The donation of medical equipment, meant to help build the capacity of local governments to deliver SRH services, was made possible through the project   Improving Availability of Reproductive Health Services in ARMM or ARCHES. ARCHES is a five-year development project of Oxfam, funded by the European Union, that aims to protect the rights of women and girls, and address the gaps in the delivery of reproductive health services in the region. It is being implemented through a partnership with national and local civil society organizations.

Government figures showed that ARMM has one of the highest poverty incidences among families at 54% compared to 25% in the country[i].  Based on the 2013 National Demographic and Health Survey, married women in ARMM have the highest unmet need for family planning at 28%, double the NCR’s.  In ARMM, one out of 10 births was delivered by a skilled professional, whereas in NCR, it was nine out 10.  Delivery in a health facility was less than one-sixth of NCR’s.

“The ARMM is not just among the poorest regions in the country, it is also lagging behind in terms of reproductive health. We are grateful for the support and the cooperation of the local government to this project, we hope we can finally make reproductive health happen in the region,” said ARCHES project manager Lizel Mones.

Deep-seated cultural norms and misconceptions that deter women and men from using contraception, and the long-standing armed conflict situation in most areas in ARMM, have largely driven the  underinvestment and lack of promotion of SRH services.

“I have had 10 deliveries, but only six babies survived. The health facility (Rural Health Unit) nearest to our barangay is 20 kilometers away, equivalent to a two-hour trek,” shared Mylin Lawan, a 30 year old mother who comes from the Teduray indigenous community in Guindulungan, Maguindanao. “I don’t want to experience that again, it’s painful.”

Lawan was one among those who participated in ARCHES’ sexual and reproductive health orientation and counselling seminars.  She recently availed of the subdermal contraceptive implant, or implanon, a kind of contraception that is embedded under the skin, which can last up to three years.

“It’s hard to raise many children, because my husband’s income is not enough. So I decided to have this implant because it’s convenient. It’s effective and it has no side effects,” said Lawan. She says that she’s glad that women like her can now avail and benefit from this service, something that she never understood before.

Oxfam Country Director Justin Morgan said that , key to the success of the project is its ability to work closely with national, regional, and local governments, health officials, religious leaders, and institutions that influence mindsets and public opinion, such as schools and the media, women’s rights organizations, and other civil society groups.
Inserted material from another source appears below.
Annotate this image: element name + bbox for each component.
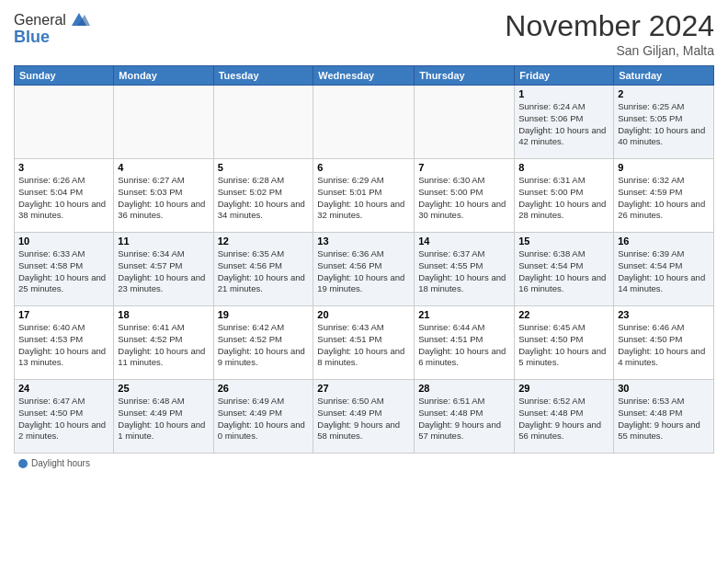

“It has been less than a year since ARCHES was launched,  and we have already seen how  the lives of the women changed, especially those who have come from poor farming communities in Muslim Mindanao ,” said Morgan. “The new Administration under President Duterte has promised to fully implement the Reproductive Health Law, and hence we look forward to more women benefiting from these types of services, especially in areas where women have very limited access to reproductive health facilities and services.”
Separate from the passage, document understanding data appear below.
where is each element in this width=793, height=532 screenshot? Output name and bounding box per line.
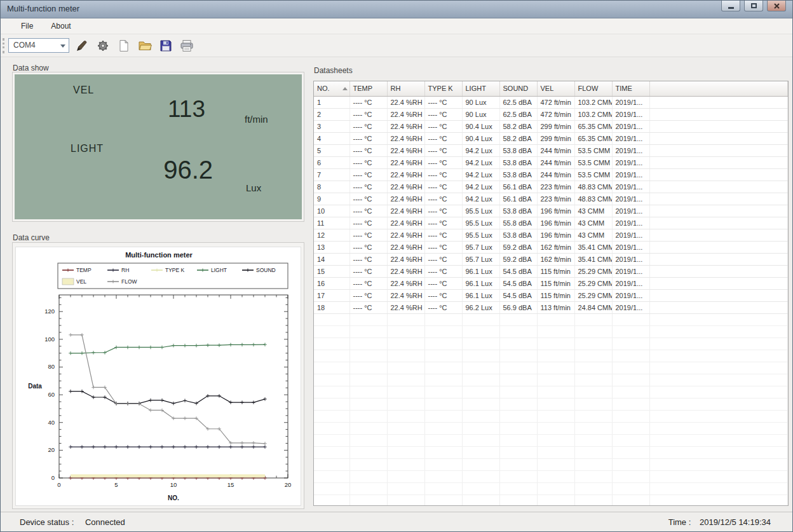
table-cell [387, 325, 424, 338]
table-cell [574, 386, 612, 398]
table-cell [499, 494, 537, 506]
new-document-icon [118, 39, 130, 52]
table-cell: ---- °C [424, 132, 462, 144]
table-row[interactable]: 9---- °C22.4 %RH---- °C94.2 Lux56.1 dBA2… [314, 193, 788, 205]
table-cell: 95.5 Lux [462, 229, 499, 241]
table-row[interactable]: 14---- °C22.4 %RH---- °C95.7 Lux59.2 dBA… [314, 253, 788, 265]
close-button[interactable] [767, 1, 786, 11]
table-cell [499, 386, 537, 398]
table-row[interactable]: 4---- °C22.4 %RH---- °C90.4 Lux58.2 dBA2… [314, 132, 788, 144]
time-value: 2019/12/5 14:19:34 [700, 517, 771, 527]
table-cell: 25.29 CMM [574, 277, 612, 289]
open-file-button[interactable] [137, 38, 153, 54]
table-row[interactable]: 16---- °C22.4 %RH---- °C96.1 Lux54.5 dBA… [314, 277, 788, 289]
table-cell: 43 CMM [574, 217, 612, 229]
settings-button[interactable] [95, 38, 111, 54]
column-header-vel[interactable]: VEL [537, 81, 574, 96]
line-chart: Multi-function meterTEMPRHTYPE KLIGHTSOU… [16, 247, 302, 507]
table-cell: ---- °C [424, 144, 462, 156]
table-cell: 96.1 Lux [462, 289, 499, 301]
column-header-type-k[interactable]: TYPE K [424, 81, 462, 96]
table-row[interactable]: 10---- °C22.4 %RH---- °C95.5 Lux53.8 dBA… [314, 205, 788, 217]
table-cell [462, 374, 499, 386]
minimize-button[interactable] [721, 1, 740, 11]
table-cell [424, 313, 462, 325]
table-cell: 22.4 %RH [387, 217, 424, 229]
maximize-button[interactable] [744, 1, 763, 11]
table-cell: ---- °C [349, 301, 387, 313]
table-row[interactable]: 11---- °C22.4 %RH---- °C95.5 Lux55.8 dBA… [314, 217, 788, 229]
table-cell: 14 [314, 253, 349, 265]
column-header-time[interactable]: TIME [612, 81, 649, 96]
column-header-light[interactable]: LIGHT [462, 81, 499, 96]
empty-row [314, 470, 788, 482]
column-header-temp[interactable]: TEMP [349, 81, 387, 96]
table-row[interactable]: 7---- °C22.4 %RH---- °C94.2 Lux53.8 dBA2… [314, 168, 788, 181]
table-cell: 299 ft/min [537, 132, 574, 144]
table-cell [537, 313, 574, 325]
table-cell [387, 482, 424, 494]
table-row[interactable]: 1---- °C22.4 %RH---- °C90 Lux62.5 dBA472… [314, 96, 788, 108]
table-cell [574, 338, 612, 350]
table-cell [537, 458, 574, 470]
connect-button[interactable] [74, 38, 90, 54]
table-cell: ---- °C [424, 265, 462, 277]
save-button[interactable] [158, 38, 174, 54]
table-cell [537, 350, 574, 362]
table-cell [537, 374, 574, 386]
table-cell: ---- °C [424, 289, 462, 301]
table-cell: 22.4 %RH [387, 108, 424, 120]
new-file-button[interactable] [116, 38, 132, 54]
svg-text:20: 20 [48, 446, 55, 453]
table-cell: 244 ft/min [537, 168, 574, 181]
com-port-select[interactable]: COM4 [8, 38, 69, 53]
table-row[interactable]: 8---- °C22.4 %RH---- °C94.2 Lux56.1 dBA2… [314, 181, 788, 193]
table-cell [349, 458, 387, 470]
column-header-flow[interactable]: FLOW [574, 81, 612, 96]
table-cell [649, 338, 788, 350]
table-cell: ---- °C [349, 253, 387, 265]
table-cell: 3 [314, 120, 349, 132]
column-header-rh[interactable]: RH [387, 81, 424, 96]
table-row[interactable]: 6---- °C22.4 %RH---- °C94.2 Lux53.8 dBA2… [314, 156, 788, 168]
table-row[interactable]: 3---- °C22.4 %RH---- °C90.4 Lux58.2 dBA2… [314, 120, 788, 132]
table-row[interactable]: 15---- °C22.4 %RH---- °C96.1 Lux54.5 dBA… [314, 265, 788, 277]
table-cell: 223 ft/min [537, 181, 574, 193]
table-cell: 11 [314, 217, 349, 229]
table-cell: 196 ft/min [537, 205, 574, 217]
table-row[interactable]: 13---- °C22.4 %RH---- °C95.7 Lux59.2 dBA… [314, 241, 788, 253]
table-cell [349, 374, 387, 386]
table-row[interactable]: 2---- °C22.4 %RH---- °C90 Lux62.5 dBA472… [314, 108, 788, 120]
table-cell-filler [649, 253, 788, 265]
datasheet-table-container[interactable]: NO.TEMPRHTYPE KLIGHTSOUNDVELFLOWTIME1---… [313, 81, 789, 506]
table-cell: 2019/1... [612, 205, 649, 217]
titlebar: Multi-function meter [1, 1, 792, 18]
table-cell: 2019/1... [612, 241, 649, 253]
table-row[interactable]: 18---- °C22.4 %RH---- °C96.2 Lux56.9 dBA… [314, 301, 788, 313]
table-cell: 56.1 dBA [499, 193, 537, 205]
svg-text:0: 0 [51, 474, 55, 481]
table-cell-filler [649, 144, 788, 156]
table-row[interactable]: 5---- °C22.4 %RH---- °C94.2 Lux53.8 dBA2… [314, 144, 788, 156]
table-cell [387, 434, 424, 446]
svg-text:15: 15 [227, 481, 234, 488]
table-row[interactable]: 12---- °C22.4 %RH---- °C95.5 Lux53.8 dBA… [314, 229, 788, 241]
column-header-no[interactable]: NO. [314, 81, 349, 96]
svg-text:20: 20 [285, 481, 292, 488]
table-cell [349, 398, 387, 410]
table-cell [499, 470, 537, 482]
menu-file[interactable]: File [15, 20, 39, 32]
table-cell [499, 313, 537, 325]
table-cell [499, 434, 537, 446]
table-cell: 2019/1... [612, 301, 649, 313]
table-row[interactable]: 17---- °C22.4 %RH---- °C96.1 Lux54.5 dBA… [314, 289, 788, 301]
column-header-sound[interactable]: SOUND [499, 81, 537, 96]
table-cell: 56.9 dBA [499, 301, 537, 313]
print-button[interactable] [179, 38, 195, 54]
menu-about[interactable]: About [44, 20, 77, 32]
table-cell [462, 482, 499, 494]
table-cell [499, 338, 537, 350]
light-value: 96.2 [15, 156, 213, 184]
toolbar-grip-icon[interactable] [3, 38, 4, 53]
table-cell [314, 398, 349, 410]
ARCHES is a joint undertaking between Oxfam,PLCPD, PBSP and four women’s rights organizations (WROs) who have long been working with  local communities in ARMM, namely: Al Mujadilah Development Foundation, Inc. (AMDF), for the province of Lanao del Sur; Pinay Kilos (PinK), for Sulu and Basilan; Tarbilang Foundation, Inc. (TFI), for Tawi-Tawi; and United Youth of the Philippines-Women (UNYPHIL Women), for Maguindanao. The project is being funded by the European Union (EU).